Getting started with STM32N6 security


Two practical examples are proposed to get an overview and to understand the STM32N6 security solutions.

These practical examples are based on the boards, tools, and code examples provided by STMicroelectronics. The examples listed below describe each step in detail. It is recommended to start with these examples before any custom developments or other security-related examples available in the STM32CubeN6 MCU Package.

Product series: STM32N6
Board: STM32N6570-DK NUCLEO-N657X0-Q
Secure boot
Install a trusted FSBL How to install a trusted application on STM32N6 MCUs Not applicable
Updatable Root of Trust
OEMuRoT How to start with OEMuRoT on STM32N6 MCUs Not applicable

1. Secure boot

On STM32N6 MCUs, a first-stage bootloader (FSBL) must be signed so the boot ROM can execute it in secured-locked state. To ensure that the FSBL signature is done correctly, the user can request the boot ROM traces, which are stored in AXISRAM2.
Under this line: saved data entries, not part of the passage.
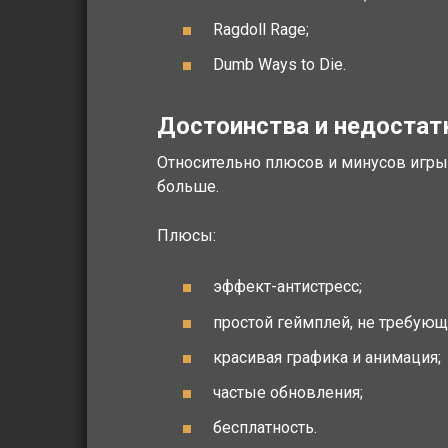
Ragdoll Rage;
Dumb Ways to Die.
Достоинства и недостат
Относительно плюсов и минусов игры 
больше.
Плюсы:
эффект-антистресс;
простой геймплей, не требующ
красивая графика и анимация;
частые обновления;
бесплатность.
The step-by-step example linked in the table above explains how to get these boot ROM traces and how to install a trusted FSBL in external memory. Refer to the security features on STM32N6 MCUs wiki article for more details.

2. OEMuRoT

OEMuROT provides secure boot and secure firmware update functionalities. For more details about the OEMuRoT mechanism, refer to the following wiki article: OEMuRoT for STM32N6.